**TASK ITEM**
Your output must be the line containing "liens del.icio.us du 10 avril" followed by every later line in the entries below, all copied exactly.

════════

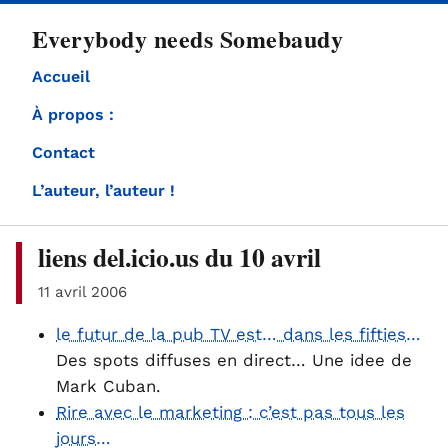
directement
Everybody needs Somebaudy
au
contenu
Accueil
À propos :
Contact
L’auteur, l’auteur !
liens del.icio.us du 10 avril
11 avril 2006
le futur de la pub TV est… dans les fifties…
Des spots diffuses en direct… Une idee de
Mark Cuban.
Rire avec le marketing : c’est pas tous les
jours…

════════

**YOUR RESPONSE**
liens del.icio.us du 10 avril
11 avril 2006
le futur de la pub TV est… dans les fifties…
Des spots diffuses en direct… Une idee de
Mark Cuban.
Rire avec le marketing : c’est pas tous les
jours…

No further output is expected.